"Love Thy Missiles"
December 30, 2000
Greetings. It's been announced that Donald Rumsfeld, the Defense Secretary
under President Ford a quarter century ago, will emerge from mothballs to
reprise that same role for the Cheney-Bush administration, lending ever more
weight to the "Ford-redux" aura now forming in Washington. Comedian Chevy
Chase could be in for a serious new payday!
The incoming administration has also made it clear that pushing for a ballistic missile defense system to protect against "rogue" countries is very high on their priority list.
An experienced defense analyst tried to explain it all to me:
"Mr. Turgidson, thanks very much for speaking with me today," I said.
"Just call me 'Buck' -- everybody does!"
"Buck, let me cut right to the heart of the matter. If you spend the billions to build this system and it works to protect us from the limited missile threats the administrations have been talking about, won't it still anger our allies, trigger increases in nuclear weapons deployments around the world, and just generally make the world less safe for everyone than it is today?"
"Lauren, I just can't let that fly by without contradiction -- you've got one critical fact completely wrong!"
"What's that?" I asked.
"Well, you're assuming the system will work. Of course it won't work! But that's not what the system is for or why we need it. This is about money and perceptions, not missiles."
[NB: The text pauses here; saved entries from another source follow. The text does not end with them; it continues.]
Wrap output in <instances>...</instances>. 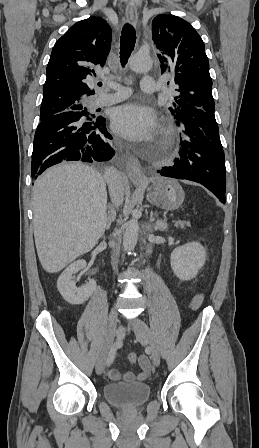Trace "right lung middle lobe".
I'll use <instances>...</instances> for the list:
<instances>
[{
  "instance_id": "1",
  "label": "right lung middle lobe",
  "mask_w": 259,
  "mask_h": 448,
  "mask_svg": "<svg viewBox=\"0 0 259 448\" xmlns=\"http://www.w3.org/2000/svg\"><path fill=\"white\" fill-rule=\"evenodd\" d=\"M65 112H68L70 115H73V116L87 117L88 119L95 116L94 114L89 113L88 108L82 104V105H74V106L68 107L66 109H63L61 111H58V112L40 114V120L42 121L51 116L65 113Z\"/></svg>"
}]
</instances>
"Uh, the system won't work?"
"C'mon Lauren, think about it. Reagan's old Strategic Defense Initiative program couldn't ever have done the job and this one won't either. Hell, if you're launching missiles, you can just shoot the whole wad at your target, pile on the decoys and interference to screw up the interceptors, and pretty much low-tech your way to getting most of your babies through to your adversary. But trying to defend against that, man, that's tough. Everything has to work just exactly right with the radars and computers and whatnot, and even then you'll probably still be overwhelmed and sidetracked by the decoys and other surprise goodies that get thrown at you."
"Well, Buck, won't our own testing get the bugs out of the system before anyone gets to that point?"
"Testing? Boy, we've been failing most of the important tests. Oh sure, eventually we'll figure out how to rig them so that at least we won't be screwing up in public, but those tests don't tell us diddlysquat about the real-world operational environment. Forget it, Lauren, it ain't gonna work. But you still have to build it! Even Clinton was about ready to move on it. Politically, it's a sure bet regardless!"
"But if it can't work ..."
"Let me give you an example. Why do we have all those x-ray machines and guards at airports?"
"To protect against hijackers," I said.
"And do you think that those high-turnover folks being paid minimum wage to run antique scanning equipment at the airports really would stop a determined and intelligent nasty from getting a weapon or bomb onto a plane?"
"Well, uh, I've assumed ... "
"Lauren, security is all about perceptions. It doesn't much matter how secure you really are, so long as the people involved on all sides think you're secure. And the money, and political points, are made by building the systems that provide that perception, even when the systems can't really work as advertised."
"But that seems incredibly wasteful. Couldn't the money be better spent providing real security, or in other useful ways?"
"You're missing the point again. You have to spend the money on stuff that people believe will do them some good, even when it really won't. Missile defense is easy for people to understand. The bad guys shoot a missile at you, so you shoot it down. Seems easy if you don't understand the technology involved. But how would you propose spending money to protect against some random crazy carrying a small nuclear bomb into the country in a suitcase, or shipping it into port in a container full of videogames? Or how do you spend your way into protecting against biological weapons that could be thrown together in a basement lab and kill millions for pennies? There just aren't convincing ways to spend the big money against those kinds of real and largely intractable threats!"
"So Buck, what you're telling me is that missile defense is all about politics and money, and that the reality of what the system technically can or can't do is completely irrelevant?"
"Exactly! And look at the benefits! Not only do we make people feel better, we pump up the economy by keeping the ol' cold war research labs and factory complexes churning away in high gear! Congress loves that! It's win-win-win! And if Russia or China or the Europeans don't like it, well, that's a small price to pay."
"It all still seems pretty strange ..."
"Lauren, just stop worrying and learn to love the missiles!" said Buck.